Real anycast hosting is when a particular IP address (and its containing prefix) is assigned to multiple separate machines and advertised from multiple locations. By duplicating the service at every Point of Presence (PoP), a host can reduce the time it takes for a client to get a response from a copy of the service.

This is most commonly applied to webservers and DNS servers. In both cases, the appeal is that content can be quickly served directly from the network edge, while only more complicated requests have to be served from a central source (in which case, the machine proxies those requests).

An example of modern anycast usage is how CloudFlare operates. CloudFlare runs webservers in many different cities, all operating as the same IP address; when a client tries to connect to that IP address, their ISP will generally send it to the physically closest one, and a cached copy of the webpage is downloaded right from there.

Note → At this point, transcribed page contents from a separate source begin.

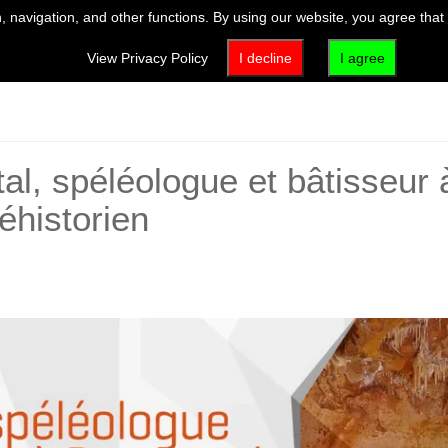
 navigation, and other functions. By using our website, you agree that
VISIT
EXHIBITIONS & EVENTS
ACTIVITIES & EDUCATION
View Privacy Policy
I decline
I agree
l, spéléologue et bâtisseur 
historien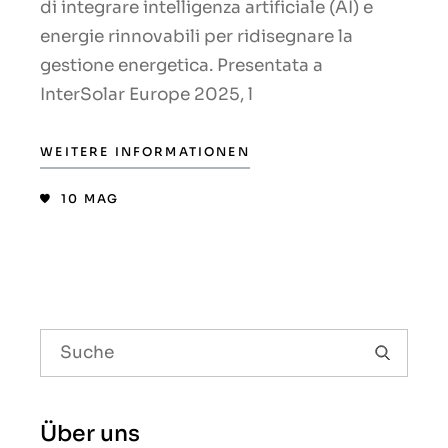
di integrare intelligenza artificiale (AI) e
energie rinnovabili per ridisegnare la
gestione energetica. Presentata a
InterSolar Europe 2025, l
WEITERE INFORMATIONEN
10
MAG
Über uns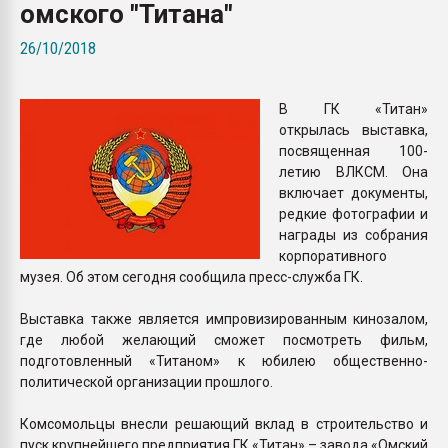
омского "Титана"
покупка, обмен
26/10/2018
ПЕРЕЙТИ НА 
В ГК «Титан»
открылась выставка,
посвященная 100-
летию ВЛКСМ. Она
включает документы,
редкие фотографии и
награды из собрания
корпоративного
музея. Об этом сегодня сообщила пресс-служба ГК.
Выставка также является импровизированным кинозалом,
где любой желающий сможет посмотреть фильм,
подготовленный «Титаном» к юбилею общественно-
политической организации прошлого.
Комсомольцы внесли решающий вклад в строительство и
пуск крупнейшего предприятия ГК «Титан» – завода «Омский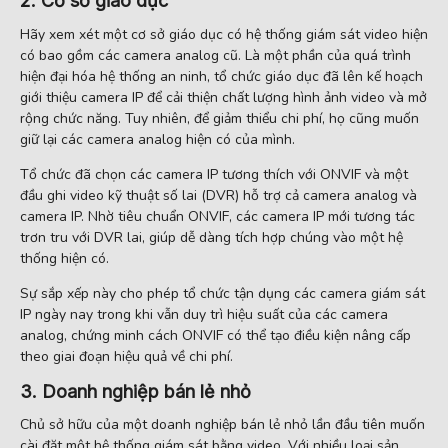
2. Cơ sở giáo dục
Hãy xem xét một cơ sở giáo dục có hệ thống giám sát video hiện
có bao gồm các camera analog cũ. Là một phần của quá trình
hiện đại hóa hệ thống an ninh, tổ chức giáo dục đã lên kế hoạch
giới thiệu camera IP để cải thiện chất lượng hình ảnh video và mở
rộng chức năng. Tuy nhiên, để giảm thiểu chi phí, họ cũng muốn
giữ lại các camera analog hiện có của mình.
Tổ chức đã chọn các camera IP tương thích với ONVIF và một
đầu ghi video kỹ thuật số lai (DVR) hỗ trợ cả camera analog và
camera IP. Nhờ tiêu chuẩn ONVIF, các camera IP mới tương tác
trơn tru với DVR lai, giúp dễ dàng tích hợp chúng vào một hệ
thống hiện có.
Sự sắp xếp này cho phép tổ chức tận dụng các camera giám sát
IP ngày nay trong khi vẫn duy trì hiệu suất của các camera
analog, chứng minh cách ONVIF có thể tạo điều kiện nâng cấp
theo giai đoạn hiệu quả về chi phí.
3. Doanh nghiệp bán lẻ nhỏ
Chủ sở hữu của một doanh nghiệp bán lẻ nhỏ lần đầu tiên muốn
cài đặt một hệ thống giám sát bằng video. Với nhiều loại sản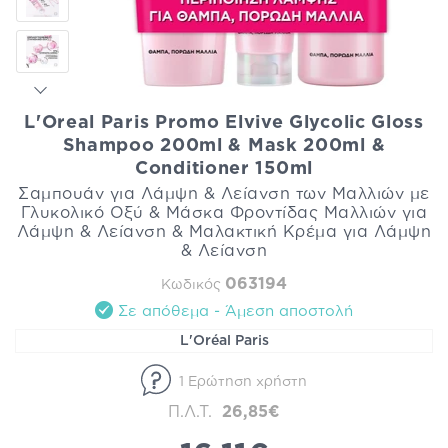
L'Oreal Paris Promo Elvive Glycolic Gloss
Shampoo 200ml & Mask 200ml &
Conditioner 150ml
Σαμπουάν για Λάμψη & Λείανση των Μαλλιών με
Γλυκολικό Οξύ & Μάσκα Φροντίδας Μαλλιών για
Λάμψη & Λείανση & Μαλακτική Κρέμα για Λάμψη
& Λείανση
063194
Κωδικός
Σε απόθεμα - Άμεση αποστολή
L'Oréal Paris
1 Ερώτηση χρήστη
Π.Λ.Τ.
26,85€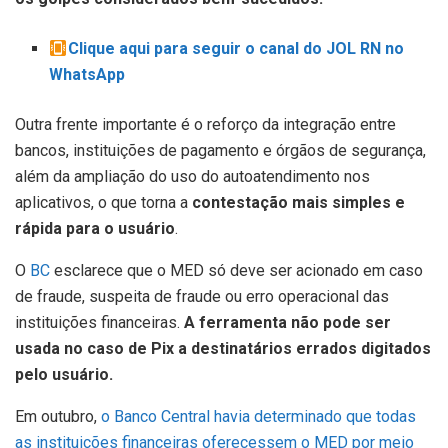
Clique aqui para seguir o canal do JOL RN no
WhatsApp
Outra frente importante é o reforço da integração entre
bancos, instituições de pagamento e órgãos de segurança,
além da ampliação do uso do autoatendimento nos
aplicativos, o que torna a
contestação mais simples e
rápida para o usuário
.
O
BC
esclarece que o MED só deve ser acionado em caso
de fraude, suspeita de fraude ou erro operacional das
instituições financeiras.
A ferramenta não pode ser
usada no caso de Pix a destinatários errados digitados
pelo usuário.
Em outubro,
o Banco Central havia determinado que todas
as instituições financeiras oferecessem o MED por meio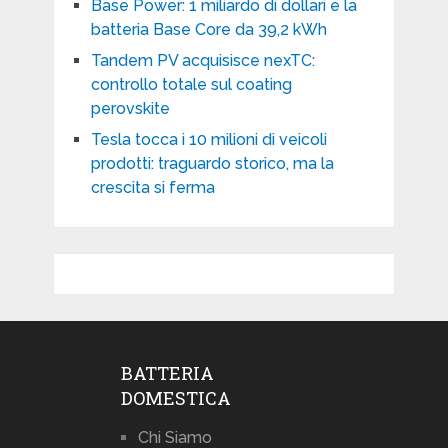
Base Power: 1 miliardo di dollari e la
batteria Base Core da 39,2 kWh
Tandem PV acquisisce nexTC:
controllo totale sul coating
perovskite
Tesla tocca i 10 milioni di veicoli
prodotti: traguardo storico, ma la
crescita si ferma
BATTERIA
DOMESTICA
Chi Siamo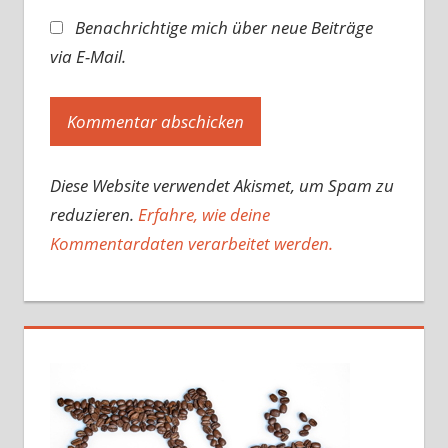
Benachrichtige mich über neue Beiträge
via E-Mail.
Diese Website verwendet Akismet, um Spam zu
reduzieren.
Erfahre, wie deine
Kommentardaten verarbeitet werden.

Anycast doesn't apply to game servers that are hosted by the public. This is because these game servers are completely centralized. In order for the players to interact with each other, there is a single game server executable running that tracks all in-game activity. All incoming internet traffic has to go to that one server. Unlike with CloudFlare, it is not possible to run additional copies of a game server on the same IP address and different machines. If multiple PoPs are used, they have to forward incoming traffic to that game server, wherever it is.

When multiple locations are used to advertise the same IP address space and tunneling is used between the locations to unify them and forward the traffic to the real server address, that isn't an example of anycast. That can just be called a "network" or "backbone". Since these terms originally referred to physical networks (with dedicated cables or fiber between them), a more precise term might be "virtualized network" or "tunneled-over-transit multi-PoP network" (TMN).

We use a TMN internally for some of our own services, and used it previously for unifying our Dallas and Denver locations while Denver was being decommissioned. But, we don't wish to use it for game server hosting, because this type of network has serious drawbacks that make it a suboptimal choice for that purpose. These include:

Higher latency

The nature of routing on the internet means that scenic paths are often taken when connected PoPs are involved that are all advertising the same IP address and forwarding between them.

For instance, consider a network with two connected locations (with a tunnel between the two): Seattle and Los Angeles. If a client in Portland wants to connect, his ISP will see the advertisement from Seattle as being closer and send his traffic up there, after which it has to be forwarded internally by the TMN down to Los Angeles. The extra distance will add latency over the normal scenario of having the server advertised only from Los Angeles, where the ISP would otherwise send it directly (giving perhaps 40ms instead of 25ms).

Large transit providers -- so-called "tier 1" networks that hosts and ISPs buy from or peer with -- have lots of extra PoPs to help mitigate this problem, and they have special relationships with ISPs and other networks that allow them to communicate and consider the internal distance to a service in addition to the external distance.

INAP, of course, has based its reputation around buying from multiple transit providers, including some large ISPs (like Comcast, CenturyLink, and Verizon) directly, so that traffic to a particular IP address often doesn't even have to leave the ISP's own network on its way to the isolated PoP that it belongs to. INAP also runs its PoPs independently, to avoid the scenic routing problem.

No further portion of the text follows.